Snowflake is introducing Project SnowWork in research preview, positioning it as an autonomous AI platform that uses enterprise data to perform multi-step business tasks.
The launch targets a common frustration among large organizations. Despite investing in data platforms and AI tools, many organizations still struggle to turn those investments into day-to-day results. Business users often rely on specialized teams for analysis, but dashboards and reports can remain static and fragmented across systems.
Project SnowWork works through conversational prompts to complete tasks end-to-end. Outputs could include forecast presentations that can be used in board meetings, spreadsheets that flag customer churn risks, and analytics that highlight bottlenecks in the supply chain, Snowflake said.
The product comes as technology suppliers race to define what they call the “agent” phase of enterprise AI. In this model, the AI system not only answers questions, but also plans and executes actions across data and applications under defined control.
“We are entering the era of the agent-based enterprise, which will usher in a fundamentally new way of working. This change is about much more than technology, it is about embedding intelligence directly into the operational structure of enterprises to unlock new levels of productivity and efficiency,” said Snowflake Chief Executive Officer Sridhar Ramaswamy.
Project SnowWork is available to a limited number of customers during research preview. Snowflake has not disclosed pricing or a timeline for broader availability.
desktop workflow
Snowflake describes Project SnowWork as a desktop experience designed around results. It aims to sit closer to day-to-day business execution than many analytical tools that focus on reporting and visualization.
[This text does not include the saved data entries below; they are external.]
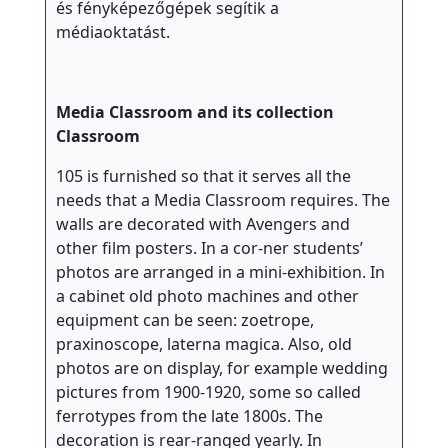
és fényképezőgépek segítik a
o
médiaoktatást.
l
a
-
Media Classroom and its collection
e
Classroom
g
é
105 is furnished so that it serves all the
needs that a Media Classroom requires. The
s
walls are decorated with Avengers and
z
other film posters. In a cor-ner students’
s
photos are arranged in a mini-exhibition. In
é
a cabinet old photo machines and other
g
equipment can be seen: zoetrope,
ü
praxinoscope, laterna magica. Also, old
g
photos are on display, for example wedding
y
pictures from 1900-1920, some so called
ferrotypes from the late 1800s. The
S
decoration is rear-ranged yearly. In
This platform combines planning, analysis, and execution. Within a single interaction, AI systems can query managed data, perform analysis, summarize results, generate structured artifacts, and suggest next steps, according to Snowflake.
It also aims to reduce handoffs between business teams and data specialists. In many organizations, staff members submit requests to create reports and slides to data or analytics teams. Snowflake positions Project SnowWork as a way to generate these outputs directly from conversational prompts.
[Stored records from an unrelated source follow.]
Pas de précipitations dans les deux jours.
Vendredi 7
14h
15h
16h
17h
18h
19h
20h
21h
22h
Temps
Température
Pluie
Sales operations are one example. Snowflake said his team can automate routine reporting, work with multiple data sources without writing code, and create presentation-ready output in minutes instead of days.
Emphasis on governance
Snowflake differentiates itself from general-purpose AI assistants by tying this product to its enterprise data platform. According to the company, Project SnowWork runs against a source of truth across the enterprise using managed metrics and shared business definitions.
It also uses Snowflake’s existing security and governance features, such as role-based access controls, masking policies, and audit logging. This approach reflects the scrutiny many organizations apply to AI tools that can access sensitive information or take actions on behalf of staff.
Project SnowWork includes “persona-specific skills” mapped to functions such as finance, sales, marketing, and operations. Snowflake says these profiles reflect typical workflows, terminology, and measures used in each field.
Analyst’s perspective
Industry watchers argue that the adoption of enterprise AI has been hampered not by the quality of the models, but by data preparation, governance, and integration with operational systems.
“While enterprises have invested heavily in data platforms and AI, the last mile of converting managed data into day-to-day business outcomes remains largely manual,” said Sanjeev Mohan, principal at SanjMo.
“Project SnowWork represents a meaningful transition from AI as an analytical tool to AI as an execution layer built directly into enterprise workflows. By grounding autonomous task execution in trusted, managed Snowflake data, shared business definitions, and cross-cloud and cross-domain interoperability, the company is extending its platform from a system of insight to a system of action, where measurable business value is ultimately realized,” said Mohan.
Product lineup
Project SnowWork is part of a broader set of AI products that Snowflake is building around its data cloud platform. The company markets Snowflake Intelligence as an “enterprise intelligence agent” focused on answering questions from organizational data in natural language. We also offer Cortex Code, which is described as an AI coding agent for tasks such as data engineering, analytics, and building AI agents.
Snowflake positions Project SnowWork as a step beyond insight generation, extending natural language interactions to workflow execution directly on Snowflake data.
“Project SnowWork aims to put secure, data-driven AI agents on every side, enabling business leaders and operators to move from question to action instantly. By elevating AI from experimentation to enterprise-grade autonomous execution, Project SnowWork serves as a secure foundation for how modern enterprises get work done in the age of AI,” said Ramaswamy.